Records provided: Begin

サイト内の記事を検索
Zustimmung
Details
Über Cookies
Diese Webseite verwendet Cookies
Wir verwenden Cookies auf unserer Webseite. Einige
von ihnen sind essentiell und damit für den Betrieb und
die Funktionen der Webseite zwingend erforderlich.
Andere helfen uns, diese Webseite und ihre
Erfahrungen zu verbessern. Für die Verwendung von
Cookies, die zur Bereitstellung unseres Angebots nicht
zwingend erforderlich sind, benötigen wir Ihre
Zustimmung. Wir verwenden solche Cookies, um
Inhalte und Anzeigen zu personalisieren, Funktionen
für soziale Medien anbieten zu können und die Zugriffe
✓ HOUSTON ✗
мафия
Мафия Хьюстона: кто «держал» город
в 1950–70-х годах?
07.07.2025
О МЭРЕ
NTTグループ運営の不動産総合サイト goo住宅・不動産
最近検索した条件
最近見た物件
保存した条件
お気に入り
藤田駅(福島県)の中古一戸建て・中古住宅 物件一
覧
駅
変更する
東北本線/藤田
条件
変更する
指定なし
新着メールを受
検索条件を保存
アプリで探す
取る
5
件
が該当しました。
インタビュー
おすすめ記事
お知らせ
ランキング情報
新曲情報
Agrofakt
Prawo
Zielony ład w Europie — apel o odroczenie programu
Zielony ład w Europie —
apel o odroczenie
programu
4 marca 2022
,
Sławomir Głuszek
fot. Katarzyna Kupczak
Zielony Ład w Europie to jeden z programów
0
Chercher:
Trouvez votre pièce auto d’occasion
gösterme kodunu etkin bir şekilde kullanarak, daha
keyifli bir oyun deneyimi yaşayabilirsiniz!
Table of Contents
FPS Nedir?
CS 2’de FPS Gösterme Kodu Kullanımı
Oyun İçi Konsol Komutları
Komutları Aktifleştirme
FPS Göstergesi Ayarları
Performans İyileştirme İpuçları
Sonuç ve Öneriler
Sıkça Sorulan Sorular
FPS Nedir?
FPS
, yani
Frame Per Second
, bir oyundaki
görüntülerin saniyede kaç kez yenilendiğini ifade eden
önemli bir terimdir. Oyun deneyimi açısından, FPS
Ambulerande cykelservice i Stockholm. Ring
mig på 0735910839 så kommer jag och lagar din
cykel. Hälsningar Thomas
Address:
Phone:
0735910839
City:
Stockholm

Records provided: End

### Work instruction
Check each line of the entries for the string "erforderlich". Copy the lines that have it.

### Your response
die Funktionen der Webseite zwingend erforderlich.
zwingend erforderlich sind, benötigen wir Ihre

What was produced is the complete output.